Total Slitting of Throats Total Slitting of Throats

[PACrec; 2007]

Rating: 1/5

Styles: harsh noise
Others: The Cherry Point, The Rita, Mania, Sever Election and Treriksroset

In their oft-quoted essay accompanying their debut album, The New Blockaders rejected art — and anti-art, for that matter — and portrayed themselves as sound anarchists fueled by absurdist notions. They wrote: “We will make anti-statements about anything and everything. We will make a point of being pointless.” Yet their debut album, Changez Les Blockeurs sounds like an industrial-themed Robert Rauschenberg painting come to life with its scraping metal and minimalist textures. As one of the founding documents of modern “noise” music, the album still stands the test of time.

Up until the new Total Slitting of Throats album, I didn’t think it possible to create a piece of anti-art, a non-entity, if you will. Somehow a collaboration between The Cherry Point, The Rita, Mania, Sever Election, and Treriksroset produced just that — over 60 minutes of nothingness, a whirl of fuzz, and blank space. It almost feels like the boys, most of who can be labeled as top-line experimental acts, left their oscillators buzzing while they went in the other room and took bong tokes. The lone track on the disc sounds like an over-amplified dead spot on AM radio or contact mics placed under the hooves of stampeding bulls. Once in a while, a faint vocal strain or break beat rumbling seemingly fades in and out of the vortex, like a mirage on a trek through the desert. Though, as with apparent changes in volume and fuzz texture, it may just be the bored mind constructing something out of negative space.

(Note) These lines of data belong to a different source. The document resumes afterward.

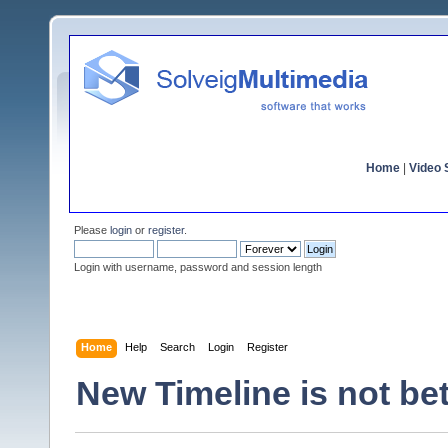
Home
|
Video S
Please
login
or
register
.
Login with username, password and session length
Home
Help
Search
Login
Register
New Timeline is not bet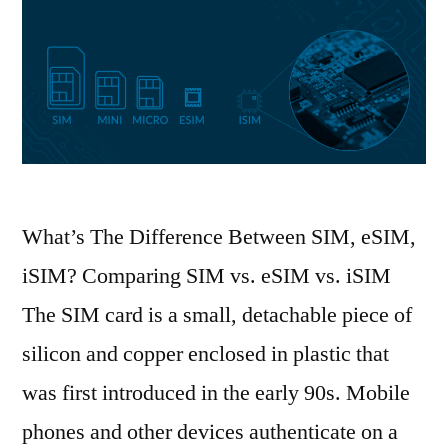
What’s The Difference Between SIM, eSIM,
iSIM? Comparing SIM vs. eSIM vs. iSIM
The SIM card is a small, detachable piece of
silicon and copper enclosed in plastic that
was first introduced in the early 90s. Mobile
phones and other devices authenticate on a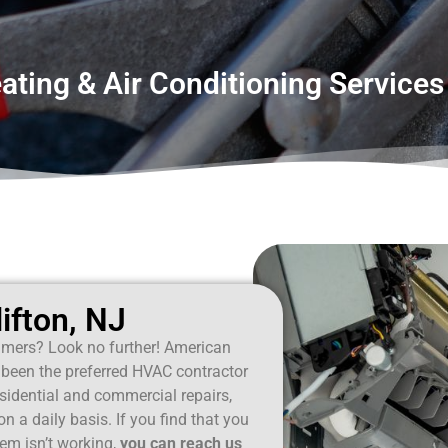
ting & Air Conditioning Services 
ifton, NJ
mers? Look no further! American
been the preferred HVAC contractor
esidential and commercial repairs,
 a daily basis. If you find that you
em isn’t working,
you can reach us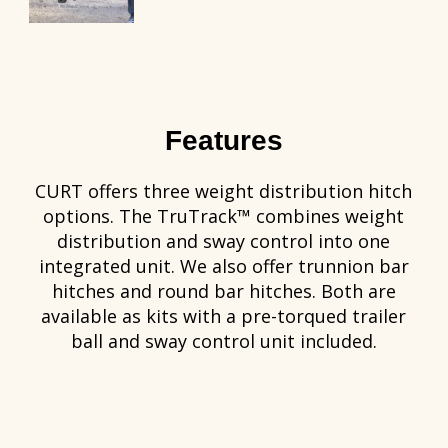
Features
CURT offers three weight distribution hitch
options. The TruTrack™ combines weight
distribution and sway control into one
integrated unit. We also offer trunnion bar
hitches and round bar hitches. Both are
available as kits with a pre-torqued trailer
ball and sway control unit included.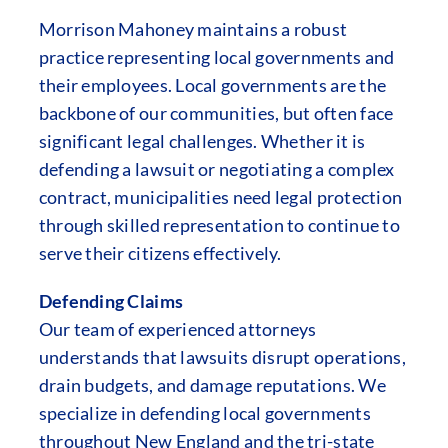
Morrison Mahoney maintains a robust
practice representing local governments and
their employees. Local governments are the
backbone of our communities, but often face
significant legal challenges. Whether it is
defending a lawsuit or negotiating a complex
contract, municipalities need legal protection
through skilled representation to continue to
serve their citizens effectively.
Defending Claims
Our team of experienced attorneys
understands that lawsuits disrupt operations,
drain budgets, and damage reputations. We
specialize in defending local governments
throughout New England and the tri-state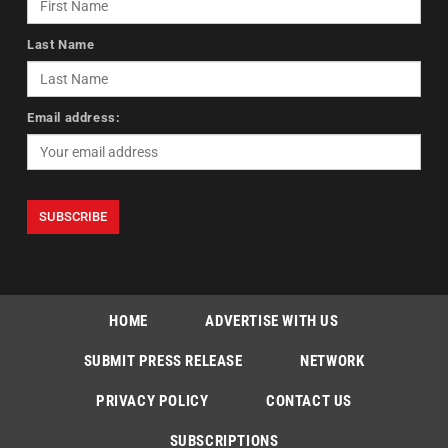
Last Name
Email address:
HOME
ADVERTISE WITH US
SUBMIT PRESS RELEASE
NETWORK
PRIVACY POLICY
CONTACT US
SUBSCRIPTIONS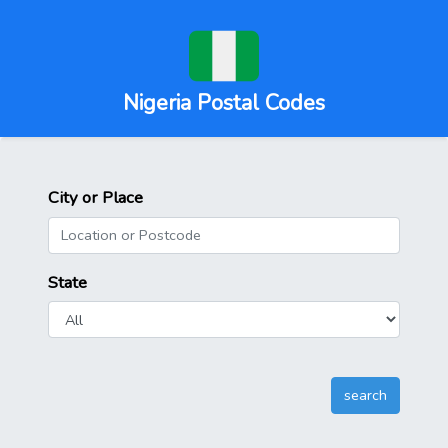
Nigeria Postal Codes
City or Place
State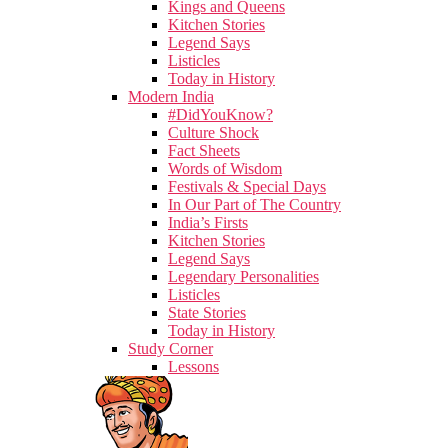
Kings and Queens
Kitchen Stories
Legend Says
Listicles
Today in History
Modern India
#DidYouKnow?
Culture Shock
Fact Sheets
Words of Wisdom
Festivals & Special Days
In Our Part of The Country
India’s Firsts
Kitchen Stories
Legend Says
Legendary Personalities
Listicles
State Stories
Today in History
Study Corner
Lessons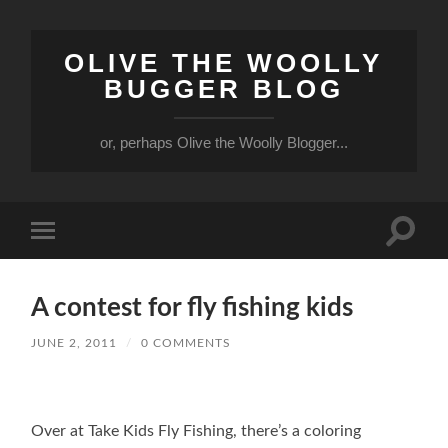
OLIVE THE WOOLLY
BUGGER BLOG
or, perhaps Olive the Woolly Blogger...
Toggle
Toggle
search
mobile
field
menu
A contest for fly fishing kids
JUNE 2, 2011
/
0 COMMENTS
Over at Take Kids Fly Fishing, there’s a coloring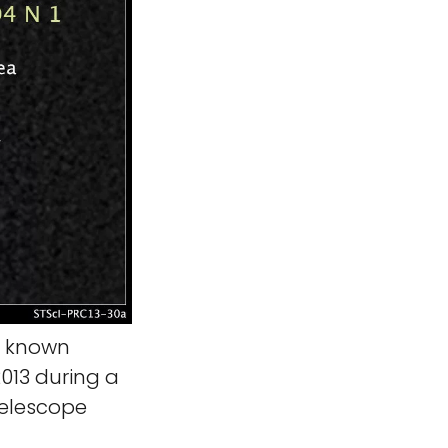
h known
013 during a
Telescope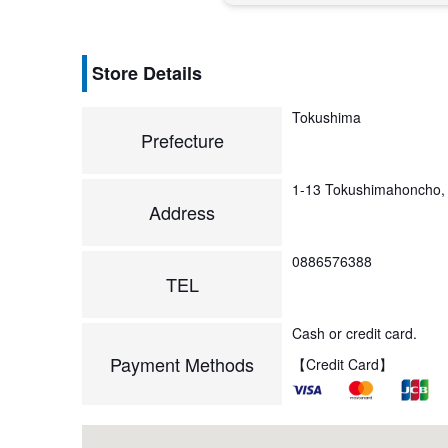
Store Details
Tokushima
Prefecture
1-13 Tokushimahoncho,
Address
0886576388
TEL
Cash or credit card.
Payment Methods
【Credit Card】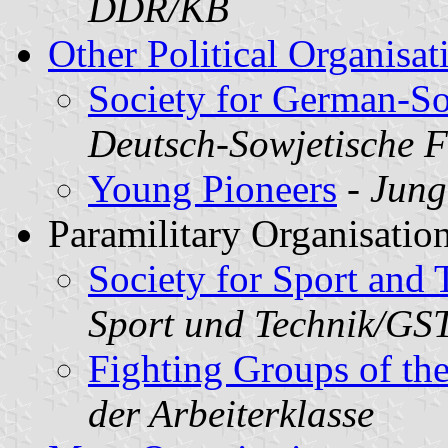
DDR/KB
Other Political Organisat
Society for German-So
Deutsch-Sowjetische 
Young Pioneers
-
Jung
Paramilitary Organisation
Society for Sport and
Sport und Technik/GS
Fighting Groups of th
der Arbeiterklasse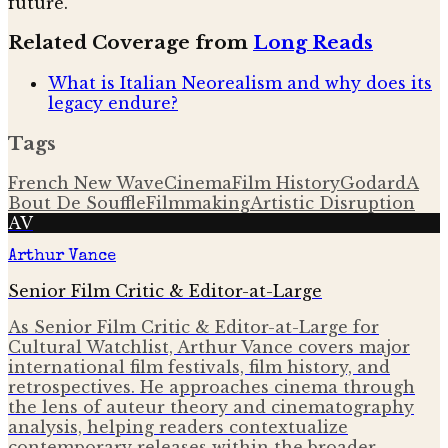
future.
Related Coverage from
Long Reads
What is Italian Neorealism and why does its
legacy endure?
Tags
French New Wave
Cinema
Film History
Godard
A
Bout De Souffle
Filmmaking
Artistic Disruption
AV
Arthur Vance
Senior Film Critic & Editor-at-Large
As Senior Film Critic & Editor-at-Large for
Cultural Watchlist, Arthur Vance covers major
international film festivals, film history, and
retrospectives. He approaches cinema through
the lens of auteur theory and cinematography
analysis, helping readers contextualize
contemporary releases within the broader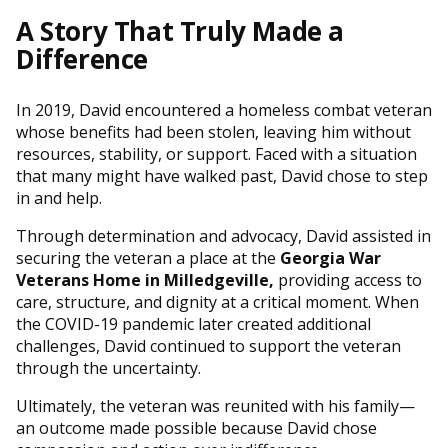
A Story That Truly Made a
Difference
In 2019, David encountered a homeless combat veteran
whose benefits had been stolen, leaving him without
resources, stability, or support. Faced with a situation
that many might have walked past, David chose to step
in and help.
Through determination and advocacy, David assisted in
securing the veteran a place at the
Georgia War
Veterans Home in Milledgeville
,
providing access to
care, structure, and dignity at a critical moment. When
the COVID-19 pandemic later created additional
challenges, David continued to support the veteran
through the uncertainty.
Ultimately, the veteran was reunited with his family—
an outcome made possible because David chose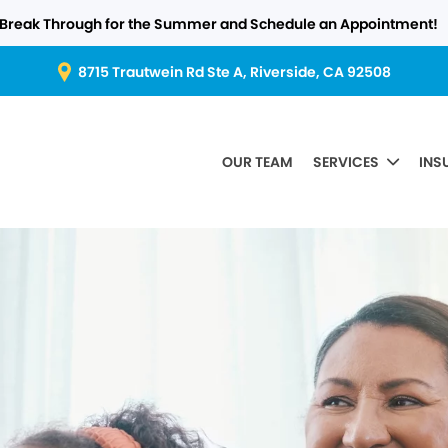
Break Through for the Summer and Schedule an Appointment!
8715 Trautwein Rd Ste A, Riverside, CA 92508
OUR TEAM
SERVICES
INS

It’s hard not to admire the work as a statement on the whole modern noise rampant consumerism/prolific sound artist culture. After all, the label describes the record as a “powerful minimalist deconstruction of the harsh noise object,” and it is just that. If all the artists in the ‘scene’ played at the same time, they’d all blank each other out, and it’d sound like this. Depending on which way you look at it, the boys over at PACrec either put every sound under a microscope, whittling them down to their most essential structure, or recorded a fart and stretched it out ad nausea. Either way, it’s a piece of art best left for those anal-retentive collectors otherwise known as capitalists who don’t listen to the music, as it is best confined to a shelf to be pulled out and admired with a glance once in a while ‘cause the cover fuckin’ rules.